WHAT IS EXPECTED -> Copy, from the data below, each line that has the word "Abierto".

INFORMATION ->
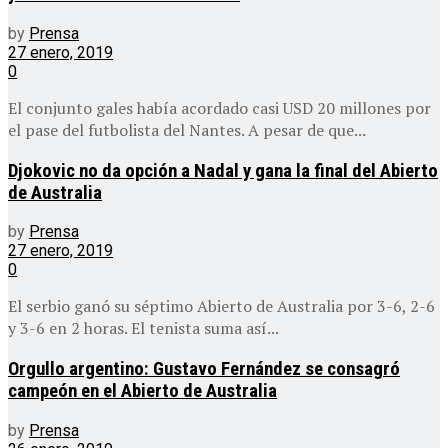
by
Prensa
27 enero, 2019
0
El conjunto gales había acordado casi USD 20 millones por
el pase del futbolista del Nantes. A pesar de que...
Djokovic no da opción a Nadal y gana la final del Abierto
de Australia
by
Prensa
27 enero, 2019
0
El serbio ganó su séptimo Abierto de Australia por 3-6, 2-6
y 3-6 en 2 horas. El tenista suma así...
Orgullo argentino: Gustavo Fernández se consagró
campeón en el Abierto de Australia
by
Prensa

RESPONSE BOX ->
Djokovic no da opción a Nadal y gana la final del Abierto
El serbio ganó su séptimo Abierto de Australia por 3-6, 2-6
campeón en el Abierto de Australia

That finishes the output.